Problem details: Every line below must be reproduced exactly; no pictures are to be included.
Data provided START
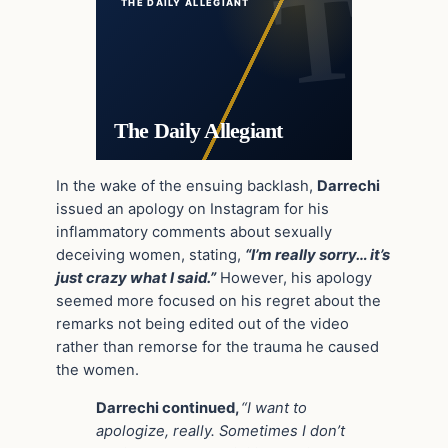
THE DAILY ALLEGIANT
The Daily Allegiant
In the wake of the ensuing backlash,
Darrechi
issued an apology on Instagram for his
inflammatory comments about sexually
deceiving women, stating,
“I’m really sorry… it’s
just crazy what I said.”
However, his apology
seemed more focused on his regret about the
remarks not being edited out of the video
rather than remorse for the trauma he caused
the women.
Darrechi continued,
“I want to
apologize, really. Sometimes I don’t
Data provided END
Final answer:
THE DAILY ALLEGIANT
The Daily Allegiant
In the wake of the ensuing backlash,
Darrechi
issued an apology on Instagram for his
inflammatory comments about sexually
deceiving women, stating,
“I’m really sorry… it’s
just crazy what I said.”
However, his apology
seemed more focused on his regret about the
remarks not being edited out of the video
rather than remorse for the trauma he caused
the women.
Darrechi continued,
“I want to
apologize, really. Sometimes I don’t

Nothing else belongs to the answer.